On Monday, the Second Circuit brought a measure of clarity to the debate about the definition of a domestic injury under the Racketeering Influence and Corrupt Organizations Act (RICO), while also seeming to announce a new rule for shareholder suits under RICO that may prove consequential going forward.
In RJR Nabisco, Inc. v. European Community (decided June 20, 2016), the Supreme Court held that civil plaintiffs may only recover for domestic – but not foreign – injuries when bringing suit. The statute is attractive to private plaintiffs because it offers treble damages along with the recovery of attorney's fees. But the Supreme Court conspicuously failed to explain what makes an injury domestic in the first place, leaving district courts around the country to develop competing tests. The Second Circuit has now stepped into that void.

In Bascunan v. Els, a Chilean national brought suit under RICO in the Southern District of New York against his financial manager (also a Chilean national), claiming that the defendant had stolen approximately $64 million from him through several different schemes, two of which included the theft of the plaintiff's property (bearer shares, and funds in a bank account) held within the United States.
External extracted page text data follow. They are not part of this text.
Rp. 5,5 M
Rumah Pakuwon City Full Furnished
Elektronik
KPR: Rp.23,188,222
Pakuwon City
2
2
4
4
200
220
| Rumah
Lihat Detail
Judge Daniels dismissed the complaint, ruling that the plaintiff had failed to allege a domestic injury under Nabisco because the plaintiff, as a Chilean resident, had suffered his injuries in Chile. Judge Daniels reached this determination by relying on a New York choice of law statute that ties the location of the injury to the plaintiff's residency.

On October 30, 2017, the Second Circuit rejected Judge Daniels' residency-based test and instead held in Bascunan v. Elsaca that, "when a foreign plaintiff maintains tangible property in the United States, the misappropriation of that property constitutes a domestic injury" under RICO. Specifically, the Second Circuit held that two of the alleged schemes caused domestic injury by depriving the foreign plaintiff of tangible property he owned that was located within the United States. Under the first scheme, the defendant improperly siphoned the plaintiff's trust funds that were held in a J.P. Morgan bank account in New York. And under the second scheme, the defendant caused the plaintiff's bearer shares located in a safety deposit box in New York to be removed and improperly re-registered to an entity the defendant controlled. According to the Second Circuit, both schemes caused domestic injury – regardless of the plaintiff's residency – because "the plaintiff's property was located in the United States when it was stolen or harmed."
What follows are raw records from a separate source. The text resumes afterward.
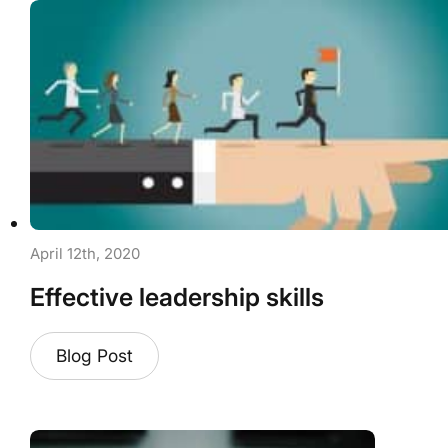
April 12th, 2020
Effective leadership skills
Blog Post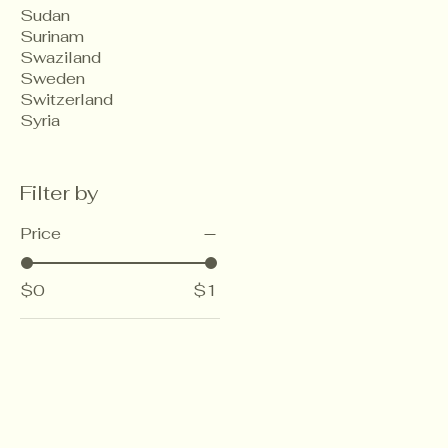
Sudan
Surinam
Swaziland
Sweden
Switzerland
Syria
Filter by
Price
$0
$1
The Second Circuit's holding is notable for two reasons. First, although the Second Circuit rejected the district court's residency-based rule, the Second Circuit's test nevertheless relied on choice of law principles – just as the District Court had – in determining how to identify the location of the injury. While the District Court looked to New York's borrowing statute, the Second Circuit relied on the "Second Restatement's presumptive choice-of-law rule regarding 'Injuries to Tangible Things.'" As we observed in our analysis of the District Court's ruling, choice of law rules and principles vary across jurisdictions. Continued reliance on choice of law rules and principles to determine how to identify the location of a RICO injury may, therefore, result in different "location of the injury" tests across the different jurisdictions, incentivizing forum shopping to find the jurisdiction that has the most favorable rules for determining the location of the specific injury in question.
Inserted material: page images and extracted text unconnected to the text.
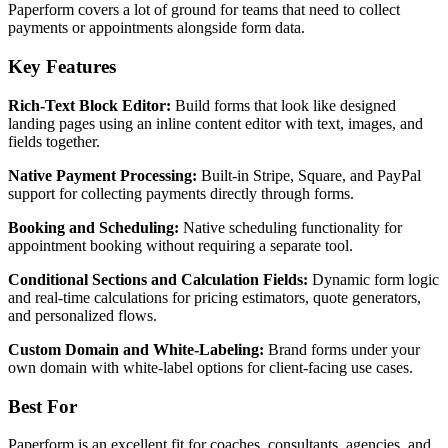
Paperform covers a lot of ground for teams that need to collect
payments or appointments alongside form data.
Key Features
Rich-Text Block Editor:
Build forms that look like designed
landing pages using an inline content editor with text, images, and
fields together.
Native Payment Processing:
Built-in Stripe, Square, and PayPal
support for collecting payments directly through forms.
Booking and Scheduling:
Native scheduling functionality for
appointment booking without requiring a separate tool.
Conditional Sections and Calculation Fields:
Dynamic form logic
and real-time calculations for pricing estimators, quote generators,
and personalized flows.
Custom Domain and White-Labeling:
Brand forms under your
own domain with white-label options for client-facing use cases.
Best For
Paperform is an excellent fit for coaches, consultants, agencies, and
Second, and perhaps more importantly, the Second Circuit limited the application of its "location of the property" test to tangible property (or property that is analogous to tangible property): bearer shares located in a New York safety deposit box and funds held in a New York bank account, which the Court treated as tangible property for purposes of the case. That test does not appear to apply to other sorts of property interests, such as ownership of shares in a company. Indeed, the Court reaffirmed its holding from a different case – Atlantic Holdings – that a shareholder's injury (in the form of "the diminished value of ownership interest in a company") occurs in "the shareholder's place of residence." In other words, while the district court's "place of residence" test does not apply to tangible (or analogously tangible) property, it does apply to certain other forms of property.

We anticipate that the Second Circuit's tangible/intangible distinction will be difficult to apply on a principled basis. The Court's determination that funds in a bank account were "situated in a specific geographic location at the time of injury such that we can treat it as tangible property for purposes of this inquiry" was not explained and did not appear to be based on an analysis of state law or banking regulation. Going forward, it will be difficult to predict which sorts of property are "analogous" to tangible property such that they will be treated as tangible property. Nor did the Court explain how to determine where such analogously tangible property is located – it is not, for example, obvious that electronic funds debited to an account in New York are located there in the same way that bearer shares are located in a New York safe deposit box. These issues now must be litigated on a case by case basis, with little guidance. By tailoring the "location of the injury" test to the nature of the "property interests at issue," the Second Circuit has signaled that there may be as many "location of the injury" tests as there are property interests – a frightening prospect for prospective RICO defendants, given the amount of uncertainty such an approach introduces. Further, the Second Circuit's statement (in dicta) that a U.S. shareholder is injured in its place of residency when the value of the shares is diminished may have unintentionally given the green light for U.S.-based shareholder RICO suits regardless of the location of the company whose shares the U.S. investor owns.

While the Second Circuit's opinion therefore provides some guidance on civil RICO's domestic injury requirement, it also appears to raise more questions than it answers. Going forward, prospective RICO plaintiffs (and their counsel) will be well-advised to consider not only the choice of law rules in potential jurisdictions, but also the interplay between those choice of law rules and the property interests at stake. And U.S.-based shareholders of international companies should carefully consider the potential for lucrative recoveries under RICO following the Second Circuit's indication that a U.S. shareholder's residency satisfies the domestic injury requirement when that shareholder is injured due to "the diminished value of [its] ownership interest in a company."